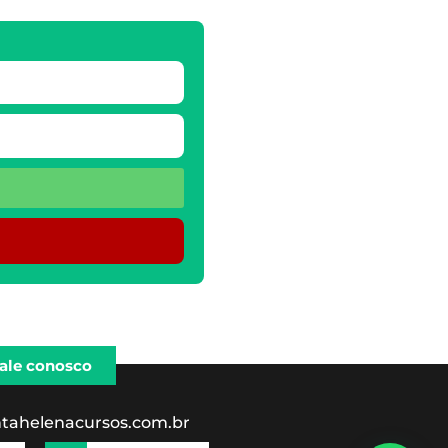
ale conosco
tahelenacursos.com.br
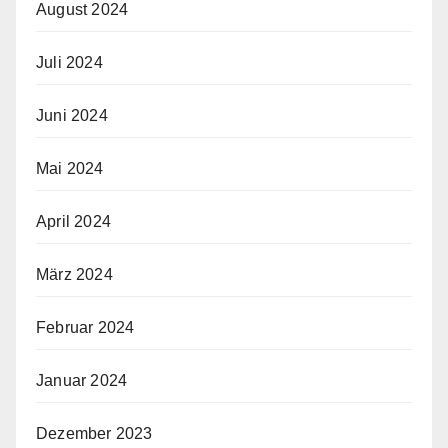
August 2024
Juli 2024
Juni 2024
Mai 2024
April 2024
März 2024
Februar 2024
Januar 2024
Dezember 2023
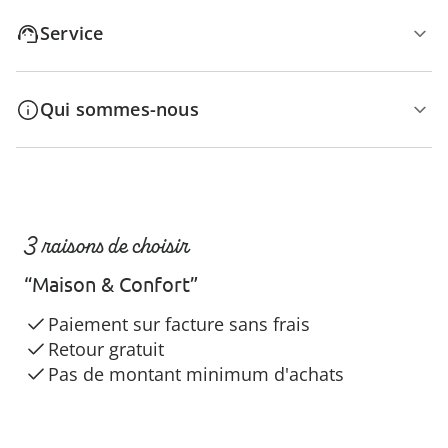
Service
Qui sommes-nous
3 raisons de choisir
“Maison & Confort”
Paiement sur facture sans frais
Retour gratuit
Pas de montant minimum d'achats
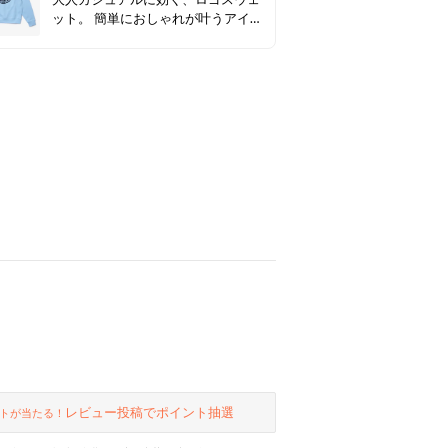
ット。 簡単におしゃれが叶うアイテ
ム♪
レビュー投稿でポイント抽選
トが当たる！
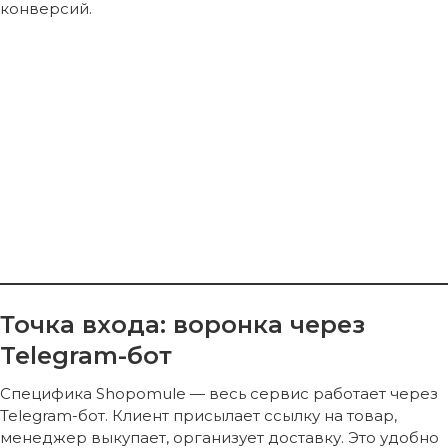
конверсий.
Точка входа: воронка через
Telegram-бот
Специфика Shopomule — весь сервис работает через
Telegram-бот. Клиент присылает ссылку на товар,
менеджер выкупает, организует доставку. Это удобно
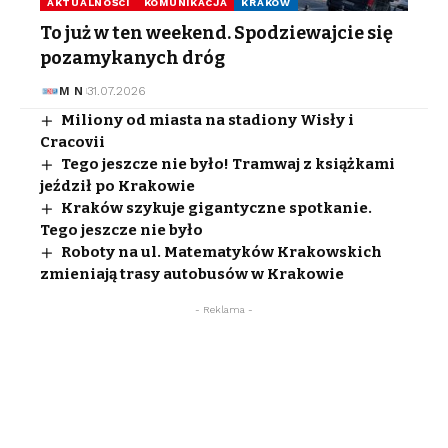
AKTUALNOŚCI
KOMUNIKACJA
KRAKÓW
To już w ten weekend. Spodziewajcie się
pozamykanych dróg
M N
31.07.2026
Miliony od miasta na stadiony Wisły i
Cracovii
Tego jeszcze nie było! Tramwaj z książkami
jeździł po Krakowie
Kraków szykuje gigantyczne spotkanie.
Tego jeszcze nie było
Roboty na ul. Matematyków Krakowskich
zmieniają trasy autobusów w Krakowie
- Reklama -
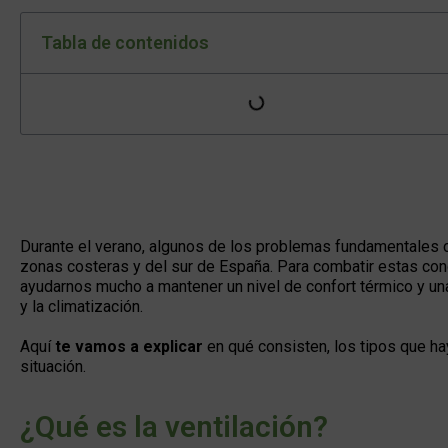
Tabla de contenidos
Durante el verano, algunos de los problemas fundamentales 
zonas costeras y del sur de España. Para combatir estas cond
ayudarnos mucho a mantener un nivel de confort térmico y una
y la climatización.
Aquí
te vamos a explicar
en qué consisten, los tipos que hay
situación.
¿Qué es la ventilación?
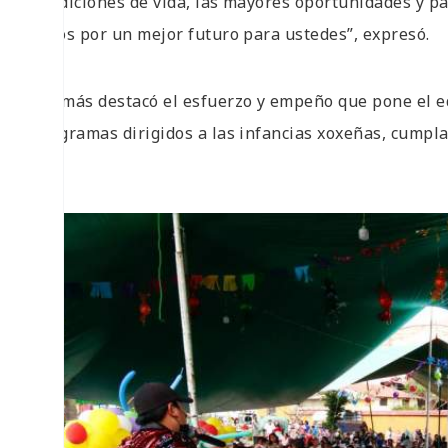
condiciones de vida, las mayores oportunidades y pa
todos por un mejor futuro para ustedes”, expresó.
Además destacó el esfuerzo y empeño que pone el eq
programas dirigidos a las infancias xoxeñas, cumplan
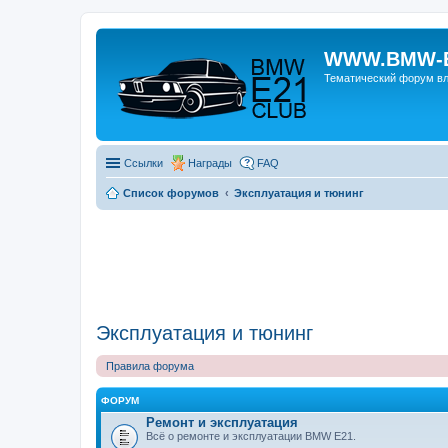
WWW.BMW-E
Тематический форум в
Ссылки
Награды
FAQ
Список форумов
Эксплуатация и тюнинг
Эксплуатация и тюнинг
Правила форума
ФОРУМ
Ремонт и эксплуатация
Всё о ремонте и эксплуатации BMW E21.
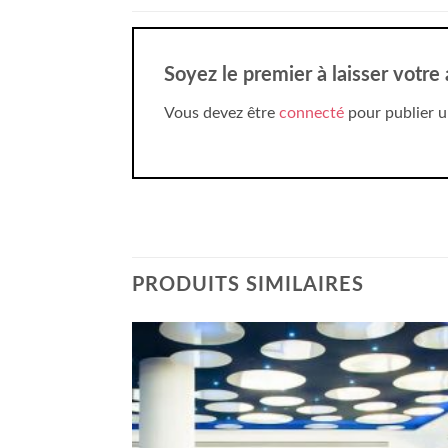
Soyez le premier à laisser votr
Vous devez être
connecté
pour publier u
PRODUITS SIMILAIRES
--------
**Work item:**
Restate the records word for word and drop the images.

**Solution to this task:**
ale conosco
tahelenacursos.com.br
August 2024
Juli 2024
Juni 2024
Mai 2024
April 2024
März 2024
Februar 2024
Januar 2024
Dezember 2023
Service
Qui sommes-nous
3 raisons de choisir
“Maison & Confort”
Paiement sur facture sans frais
Retour gratuit
Pas de montant minimum d'achats
ット。 簡単におしゃれが叶うアイテ
ム♪
レビュー投稿でポイント抽選
トが当たる！
конверсий.
Точка входа: воронка через
Telegram-бот
Специфика Shopomule — весь сервис работает через
Telegram-бот. Клиент присылает ссылку на товар,
менеджер выкупает, организует доставку. Это удобно
AKTUALNOŚCI
KOMUNIKACJA
KRAKÓW
To już w ten weekend. Spodziewajcie się
pozamykanych dróg
M N
31.07.2026
Miliony od miasta na stadiony Wisły i
Cracovii
Tego jeszcze nie było! Tramwaj z książkami
jeździł po Krakowie
Kraków szykuje gigantyczne spotkanie.
Tego jeszcze nie było
Roboty na ul. Matematyków Krakowskich
zmieniają trasy autobusów w Krakowie
- Reklama -
Tabla de contenidos
Durante el verano, algunos de los problemas fundamentales 
zonas costeras y del sur de España. Para combatir estas cond
ayudarnos mucho a mantener un nivel de confort térmico y una
y la climatización.
Aquí
te vamos a explicar
en qué consisten, los tipos que hay
situación.
¿Qué es la ventilación?
condiciones de vida, las mayores oportunidades y pa
todos por un mejor futuro para ustedes”, expresó.
Además destacó el esfuerzo y empeño que pone el eq
programas dirigidos a las infancias xoxeñas, cumplan
WWW.BMW-E
Тематический форум в
Ссылки
Награды
FAQ
Список форумов
Эксплуатация и тюнинг
Эксплуатация и тюнинг
Правила форума
ФОРУМ
Ремонт и эксплуатация
Всё о ремонте и эксплуатации BMW E21.
Soyez le premier à laisser votr
Vous devez être
connecté
pour publier u
PRODUITS SIMILAIRES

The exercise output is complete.